Étendre ses connaissances lexicales, mémoriser et réutiliser des mots nouvellement appris.
Tirer parti de trouvailles fortuites, saisir les effets du hasard.
Représenter le monde environnant ou donner forme à son imaginaire en explorant la diversité des domaines.

The Visitors © Philip Watts
TitelThe Visitors
TemaAnimaux, Intrus
Genre och nyckelordComique, araignée, maison, balai, intrus
Ålder (för film)1, 2, 3
Varaktighet01 min 00 s
FörverkligandePhilip Watts
ProduktionPhilip Watts (Australie, 2014)
Raconter puis transcrire en sculpture une de ses phobies.
Dans The visitors, le personnage pousse-t-il un cri par peur des araignées, peur de la saleté, du désordre, ou simplement de surprise ? La peur des animaux (dont l’arachnophobie) est la plus répandue des phobies, mais des quantités d’autres, plus exotiques, sont recensées. Si on peut réfléchir sur les schémas culturels qui les confortent, on ne peut pas simplement travailler sur la phobie, à cause de sa composante irrationnelle. En revanche, au carrefour du culturel et du psychologique, il y a la représentation artistique.
Comme dans le film, où les conventions de format et les habitudes de pensée sont moquées avec légèreté, cette activité propose de jouer avec le matériau des peurs en manipulant leur représentation par le jeu de la transcription. Elle est structurée en trois composantes, qui peuvent pratiquées séparément, mais dont l’intérêt réside dans l’articulation : nommer une peur (langage / lexicalité), raconter une peur (langage / narration), illustrer une peur (art plastique / volume).
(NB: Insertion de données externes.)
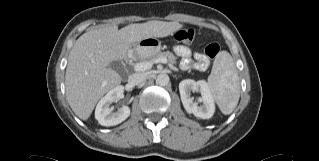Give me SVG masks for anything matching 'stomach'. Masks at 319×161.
Wrapping results in <instances>:
<instances>
[{
	"instance_id": "1",
	"label": "stomach",
	"mask_w": 319,
	"mask_h": 161,
	"mask_svg": "<svg viewBox=\"0 0 319 161\" xmlns=\"http://www.w3.org/2000/svg\"><path fill=\"white\" fill-rule=\"evenodd\" d=\"M160 49L161 42L156 37L145 38L135 44L136 54L143 59L154 56Z\"/></svg>"
}]
</instances>
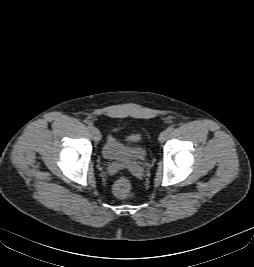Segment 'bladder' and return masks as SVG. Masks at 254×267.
Here are the masks:
<instances>
[{
	"label": "bladder",
	"mask_w": 254,
	"mask_h": 267,
	"mask_svg": "<svg viewBox=\"0 0 254 267\" xmlns=\"http://www.w3.org/2000/svg\"><path fill=\"white\" fill-rule=\"evenodd\" d=\"M102 155L107 160L130 161L143 159L146 151L141 146L125 145L114 134H110L103 145Z\"/></svg>",
	"instance_id": "bladder-1"
}]
</instances>
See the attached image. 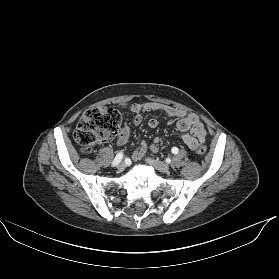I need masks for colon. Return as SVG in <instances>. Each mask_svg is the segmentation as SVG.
Returning <instances> with one entry per match:
<instances>
[{
    "instance_id": "5ec220e1",
    "label": "colon",
    "mask_w": 279,
    "mask_h": 279,
    "mask_svg": "<svg viewBox=\"0 0 279 279\" xmlns=\"http://www.w3.org/2000/svg\"><path fill=\"white\" fill-rule=\"evenodd\" d=\"M121 126V115L115 109L95 108L84 112L78 121L74 138L83 153L91 152L100 142L113 138ZM195 151L205 154V146H198Z\"/></svg>"
}]
</instances>
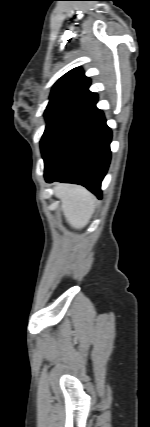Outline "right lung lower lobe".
Listing matches in <instances>:
<instances>
[{"mask_svg":"<svg viewBox=\"0 0 150 427\" xmlns=\"http://www.w3.org/2000/svg\"><path fill=\"white\" fill-rule=\"evenodd\" d=\"M111 130L96 103L82 110L65 128L45 160L46 182L80 184L101 198L107 172Z\"/></svg>","mask_w":150,"mask_h":427,"instance_id":"1","label":"right lung lower lobe"}]
</instances>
Nommer une peur. Chaque enfant choisit une peur qu’il a (en réalité ou fictivement) éprouvé et lui forge un nom, sur le modèle de la nomenclature médicale. L’enseignant peut présenter le principe de cette nomenclature (usage du latin, grammaire de la concaténation) et étudier une liste de phobies (cf. la page Wikipedia, ou un ouvrage spécialisé) pour s’amuser en découvrant des noms/concepts des plus courants (« Arachnophobie », « Agoraphobie ») aux plus étonnants (« Arachibutyrophobie : Peur d'avoir du beurre de cacahuètes collé au palais », « Athazagoraphobie : Peur d'oublier ou d'être oublié », « Nanopabulophobie : Peur des nains de jardin à brouette »…). On voit aisément pourquoi il est intéressant d’imaginer des peurs exotiques, pour pouvoir construire un nom inédit – et inversement : on peut très bien partir d’un agrégat latin aléatoire pour reconstituer son explication.
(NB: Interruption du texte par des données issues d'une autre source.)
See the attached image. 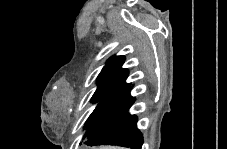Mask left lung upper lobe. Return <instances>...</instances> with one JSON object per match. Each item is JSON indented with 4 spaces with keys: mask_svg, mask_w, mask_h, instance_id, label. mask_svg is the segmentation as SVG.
Segmentation results:
<instances>
[{
    "mask_svg": "<svg viewBox=\"0 0 227 149\" xmlns=\"http://www.w3.org/2000/svg\"><path fill=\"white\" fill-rule=\"evenodd\" d=\"M124 60V56H114L107 61L100 72L97 78L98 87L91 99L93 103H99L85 123L87 130L83 139L113 109L131 86V83L125 82L128 76V70L121 68Z\"/></svg>",
    "mask_w": 227,
    "mask_h": 149,
    "instance_id": "left-lung-upper-lobe-1",
    "label": "left lung upper lobe"
}]
</instances>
Raconter une peur. À partir d’un souvenir réel, ou alternativement d’une peur choisie arbitrairement par l’enfant (par exemple créée à l’étape précédente, ou celle d’un-e camarade), chacun rédige un texte racontant les circonstances et les manifestations de cette peur. Toutes les formes de narration sont possibles : récit enchainé à la première personne, description distanciée, modèles du conte (« il était une fois »), liste en style télégraphique, etc. On imposera seulement une contrainte de volume (entre 10 et 40 lignes par exemple) et de contenu : parler du lieu, parler de ce qui a provoqué la peur, parler de ce qui s’est passé avant, pendant et après le moment de la peur (mais sans borne de temps ni de lieu). L’enseignant peut en profiter pour présenter différents styles de narration (roman, journal, synopsis, poème...).
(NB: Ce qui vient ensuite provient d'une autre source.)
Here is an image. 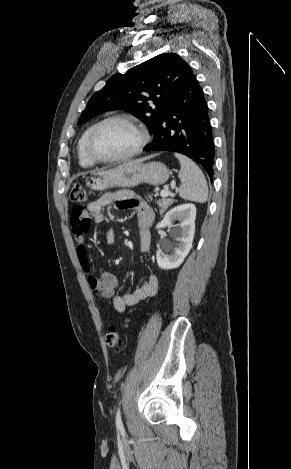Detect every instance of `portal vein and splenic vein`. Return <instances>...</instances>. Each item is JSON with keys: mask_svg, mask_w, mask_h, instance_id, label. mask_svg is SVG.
<instances>
[{"mask_svg": "<svg viewBox=\"0 0 291 469\" xmlns=\"http://www.w3.org/2000/svg\"><path fill=\"white\" fill-rule=\"evenodd\" d=\"M175 186H176V184L173 181L172 184H171V187L175 188ZM160 194H161L162 197H167V196L171 195L172 193L168 189H164L160 192Z\"/></svg>", "mask_w": 291, "mask_h": 469, "instance_id": "1", "label": "portal vein and splenic vein"}]
</instances>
Illustrer une peur. Il s’agit de donner une représentation en volume d’une peur, à partir d’un récit ou d’un nom. La sculpture/maquette peut être l’objet de la peur, un élément de contexte ou de circonstance, un décor pour l’histoire, une chose évoquée par la peur, etc. Là encore : pas de forme obligée, pour privilégier l’inventivité de la transcription. Chaque enfant est libre de composer une seule sculpture ou plusieurs objets, comme dans un diorama. Il faut toutefois garder le rapport d’illustration. Ainsi on demandera aux enfants de préparer et d’expliquer, de raconter leur production à leurs camarades pour expliquer ce rapport.
Le principe de transcription qui sous-tend l’activité réside dans l’enchainement des trois composantes, le résultat de l’une étant pris comme point de départ pour une autre. Elles peuvent donc être pratiquées dans n’importe quel ordre. On peut prendre cette structure comme technique de créativité. Pour des
exemples d’invention de phobie et plus généralement le principe de créativité exploité, voir les dessins de Gary Larson cités sur la page Wikipedia consacrée à la liste des phobies.